The philosophy is a "division of labor" approach. There will continue to be a set of computational kernel developers maximizing performance out of the microprocessor ISA; in fact, many such kernels already exist (matrix multiply is a good example). Library developers will use frameworks such as the one developed for Roadrunner to synthesize the kernels into multicore, memory hierarchy libraries. Application developers will then link in those libraries using standard compiler and linker technology. Consistent APIs and methodology across a number of mutlicore architectures without the introduction of new languages will limit the cost of code maintenance. Thus, library developers get improved ease of use not just for accelerator systems but also for general-purpose multicore approaches and clusters.

Roadrunner is not just a single custom project for a national lab supercomputer; it represents a new architecture.
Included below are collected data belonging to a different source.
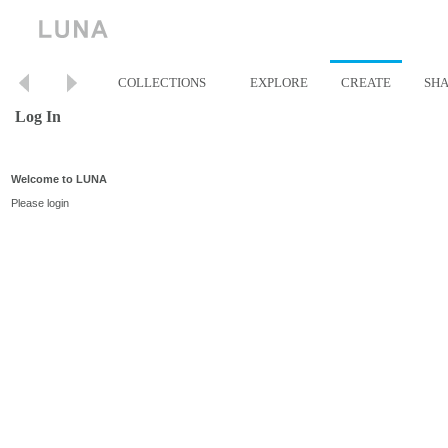
COLLECTIONS
EXPLORE
CREATE
SH
Log In
Welcome to LUNA
Please login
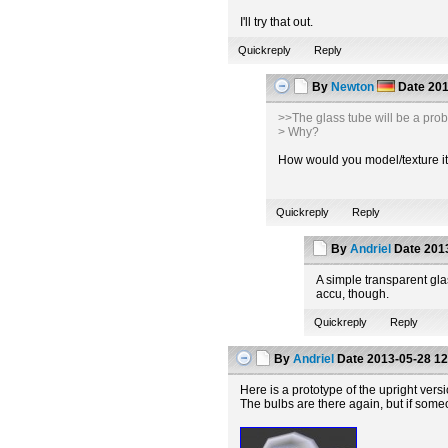
I'll try that out.
Quickreply
Reply
By
Newton
Date
201
>>The glass tube will be a pro
> Why?
How would you model/texture it t
Quickreply
Reply
By
Andriel
Date
2013
A simple transparent glas
accu, though.
Quickreply
Reply
By
Andriel
Date
2013-05-28 12
Here is a prototype of the upright vers
The bulbs are there again, but if some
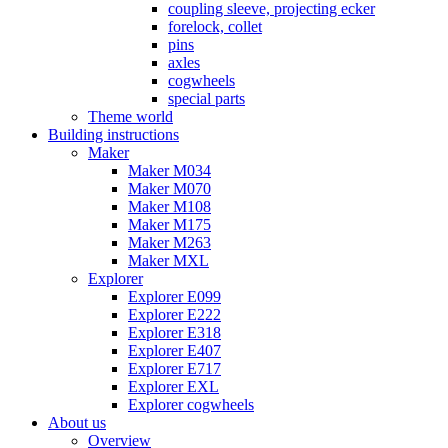
coupling sleeve, projecting ecker
forelock, collet
pins
axles
cogwheels
special parts
Theme world
Building instructions
Maker
Maker M034
Maker M070
Maker M108
Maker M175
Maker M263
Maker MXL
Explorer
Explorer E099
Explorer E222
Explorer E318
Explorer E407
Explorer E717
Explorer EXL
Explorer cogwheels
About us
Overview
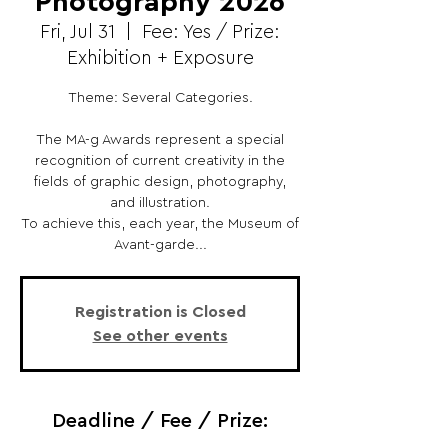
Photography 2026
Fri, Jul 31
  |  
Fee: Yes / Prize:
Exhibition + Exposure
Theme: Several Categories.
The MA-g Awards represent a special
recognition of current creativity in the
fields of graphic design, photography,
and illustration.
To achieve this, each year, the Museum of
Avant-garde...
Registration is Closed
See other events
Deadline / Fee / Prize:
We are inviting industry partners to define the components (APIs, tools, etc.) of the programming methodology so that the multicore systems are accessible to those partners as well. In this way, major scientific developments need no longer be limited to big universities or major research labs. The benefits of such focused industry enablement can "trickle down" to almost every aspect of our daily lives. Potential uses include:

• Financial services. By calculating cause and effect in capital markets in real-time, supercomputers can instantly predict the ripple effect of a stock market change throughout the markets.

• Digital animation. Massive supercomputing power will let movie makers create characters and scenarios so realistic that the line will be blurred between animated and live-action movies.
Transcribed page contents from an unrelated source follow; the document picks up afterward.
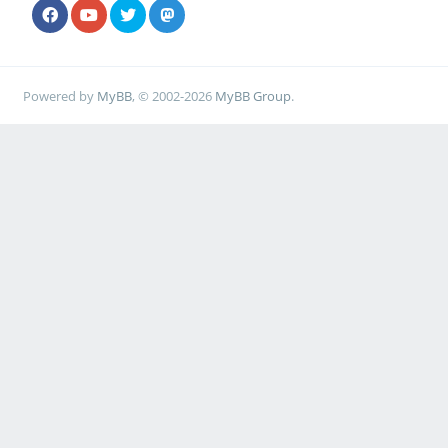
Powered by
MyBB
, © 2002-2026
MyBB Group
.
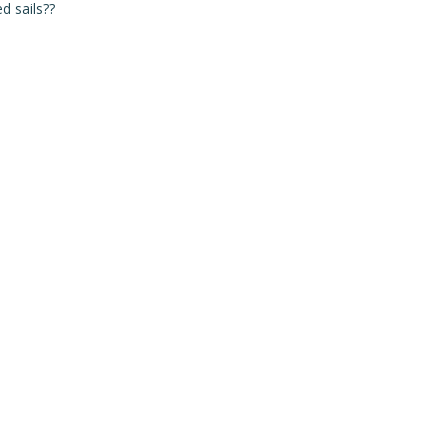
d sails??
• Information-based medicine. Complex 3-D renderings of tissues and bone structures will happen in real-time, with in-line analytics used for tumor detection as well as comparison with historical data and real-time patient data. Synthesis of real-time patient data can be used to generate predictive alerts.

• Oil and gas production. Supercomputers are used to map out underground geographies, simulate reservoirs and analyze the data acquired visually by scientists in the field.

• Nanotechnology. Supercomputing is expected to advance the science of building devices, such as electronic circuits, from single atoms and molecules.

• Protein folding. Supercomputers can be used to provide an understanding of how diseases come about, how to test for them and how therapies and cures might be developed.

As architectures become more complex, from the multicore microprocessor to hybrid systems like Roadrunner; as supercomputing power becomes a commodity; and as developers still seek to get more performance out of their software without having to rely on the rate of "frequency bumps" that prevailed in the past, we are focused on keeping application development simple--forcing the art of the engineering into the framework enablement, not the application development. And by returning to a simpler way of doing things, we allow the software to catch up with advances in silicon, making teraflops on the desktop not just a feasible technical accomplishment, but a useful one as well.

Catherine Crawford ([email protected]) is chief architect for next-generation systems software at IBM Systems Group's Quasar Design Center.